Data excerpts
• • • • • • •

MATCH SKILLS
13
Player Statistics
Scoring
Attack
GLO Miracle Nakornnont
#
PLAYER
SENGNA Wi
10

• • • • • • •

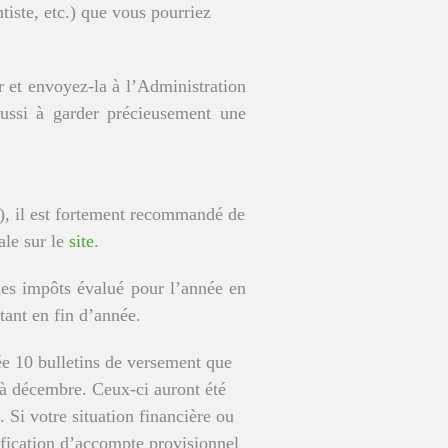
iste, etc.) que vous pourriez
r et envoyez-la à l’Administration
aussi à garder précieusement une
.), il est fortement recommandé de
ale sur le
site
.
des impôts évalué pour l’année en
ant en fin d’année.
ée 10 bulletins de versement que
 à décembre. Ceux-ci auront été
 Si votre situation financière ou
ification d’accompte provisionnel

• • • • • • •

TASK ITEM
The number of lines containing "année" is all that is wanted; tally them in the data.

EXERCISE RESPONSE
2